Mas neste momento uma voz disse à porta da sala:
— Ora viva a sociedade! Isto hoje está de truz!
Era um rapaz extremamente alto, amarelo, com as faces cavadas, uma grenha riçada, um bigode a D. Quixote; quando ria tinha uma sombra na boca, porque lhe faltavam quase todos os dentes de diante; e nos seus olhos encovados, de grandes olheiras, errava um sentimentalismo piegas. Trazia uma guitarra na mão.
— Então como vai isso hoje? perguntaram-lhe logo.
— Mal, respondeu ele com voz triste, sentando-se. Sempre as dores no peito, a tossezita.
— Então não se dava bem com o óleo de fígados de bacalhau?
— Qual! fez ele desconsoladamente.
— Uma viagem à Madeira, isso é que era, isso é que era! disse a Sra. D. Joaquina Gansoso com autoridade.
Ele riu, com uma jovialidade súbita:
— Uma viagem à Madeira! Não está má! A D. Joaquina Gansoso tem-nas boas! Um pobre amanuense de administração com dezoito vinténs por dia, mulher e quatro filhos! Para a Madeira!
— E como vai ela, a Joanita?
— Coitadita, lá vai! Tem saúde, graças a Deus! Gorda, sempre com bom apetite. Os pequenos, os dois mais velhos é que estão doentes; demais a mais agora a criada também caiu de cama!

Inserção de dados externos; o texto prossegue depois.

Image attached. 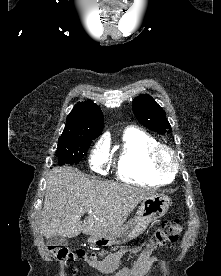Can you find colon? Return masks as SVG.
Here are the masks:
<instances>
[{"mask_svg":"<svg viewBox=\"0 0 221 276\" xmlns=\"http://www.w3.org/2000/svg\"><path fill=\"white\" fill-rule=\"evenodd\" d=\"M182 232V226L178 219L163 221L154 231L146 248L155 249L168 246L176 242ZM50 255L62 262H92L98 259L94 253H87L85 250H70L66 247L48 246Z\"/></svg>","mask_w":221,"mask_h":276,"instance_id":"5ec220e1","label":"colon"}]
</instances>
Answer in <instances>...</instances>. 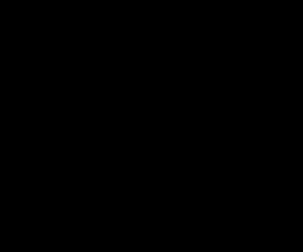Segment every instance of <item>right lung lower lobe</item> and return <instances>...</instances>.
Instances as JSON below:
<instances>
[{
  "label": "right lung lower lobe",
  "instance_id": "98d812e1",
  "mask_svg": "<svg viewBox=\"0 0 303 252\" xmlns=\"http://www.w3.org/2000/svg\"><path fill=\"white\" fill-rule=\"evenodd\" d=\"M83 136L86 139V144L82 147L81 155L86 161V166L91 173L94 180H103L108 176H111L113 169L106 164L103 160H97L93 156V148L91 143L101 142V138L91 130L83 132Z\"/></svg>",
  "mask_w": 303,
  "mask_h": 252
}]
</instances>
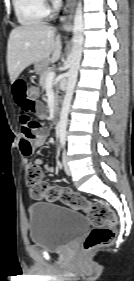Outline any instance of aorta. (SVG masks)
<instances>
[{
    "label": "aorta",
    "instance_id": "obj_1",
    "mask_svg": "<svg viewBox=\"0 0 134 281\" xmlns=\"http://www.w3.org/2000/svg\"><path fill=\"white\" fill-rule=\"evenodd\" d=\"M83 32H84V22H83V11L82 3L78 2L73 25V46L71 51L70 69L68 71V80L66 86V93L62 103V109L60 112L59 121V136L65 137L67 124H68V114L70 111L71 100L74 93V88L77 81L78 70L80 67V60L82 56L83 49Z\"/></svg>",
    "mask_w": 134,
    "mask_h": 281
}]
</instances>
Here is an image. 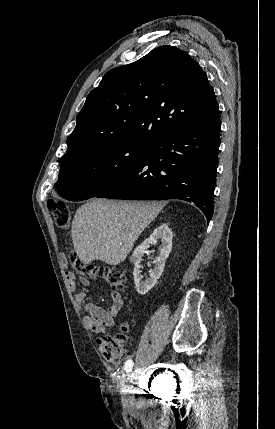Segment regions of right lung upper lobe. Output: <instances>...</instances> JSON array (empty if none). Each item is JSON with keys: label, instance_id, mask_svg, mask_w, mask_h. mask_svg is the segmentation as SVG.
<instances>
[{"label": "right lung upper lobe", "instance_id": "cb5924a9", "mask_svg": "<svg viewBox=\"0 0 275 429\" xmlns=\"http://www.w3.org/2000/svg\"><path fill=\"white\" fill-rule=\"evenodd\" d=\"M219 116L206 74L187 52L160 46L108 71L87 96L60 163L117 144L149 145Z\"/></svg>", "mask_w": 275, "mask_h": 429}]
</instances>
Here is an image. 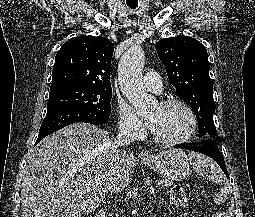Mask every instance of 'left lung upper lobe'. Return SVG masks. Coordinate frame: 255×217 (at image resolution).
I'll return each mask as SVG.
<instances>
[{"label": "left lung upper lobe", "mask_w": 255, "mask_h": 217, "mask_svg": "<svg viewBox=\"0 0 255 217\" xmlns=\"http://www.w3.org/2000/svg\"><path fill=\"white\" fill-rule=\"evenodd\" d=\"M158 56L176 94L193 109L199 121V137L215 140V102L209 76L207 50L194 38L180 35L156 43Z\"/></svg>", "instance_id": "obj_1"}]
</instances>
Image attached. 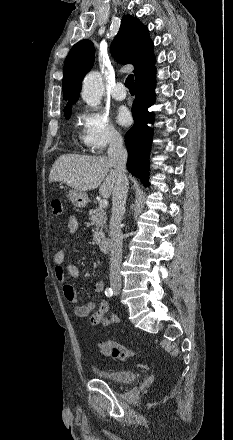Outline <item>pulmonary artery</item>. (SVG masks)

É o diacho! Paciência! Paciência! — E encolhia os ombros.
Mas voltando-se para a S. Joaneira, dando-lhe uma palmada no joelho:
— E como vai a nossa Madre Abadessa?
Todos riram: e a Sra. D. Joaquina Gansoso informou o pároco que aquele rapaz, o Artur Couceiro, era muito engraçado e tinha uma bela voz. Era a melhor da cidade para modinhas.
A Ruça tinha então entrado com o chá; a S. Joaneira, enchendo as chávenas de alto, dizia:
— Cheguem-se, cheguem-se, filhas, que este é do bom! É da loja do Sousa...
E Artur oferecia açúcar com o seu antigo gracejo:
— Se está azedinho é carregar-lhe no sal!
As velhas sorviam a pequenos goles pelos pires, escolhiam cuidadosamente as torradas; sentia-se o mastigar ruminado dos queixos; e por causa dos pingos da manteiga e das nódoas do chá, estendiam prudentemente os lenços sobre o regaço.
— Vai um docinho, senhor pároco? disse Amélia, apresentando-lhe o prato. São da Encarnação, muito fresquinhos.
— Obrigado.
— Aquele ali. É toucinho do Céu.
— Ah! se é do Céu.., disse ele todo risonho. E olhou para ela, tomando o bolo com a ponta dos dedos.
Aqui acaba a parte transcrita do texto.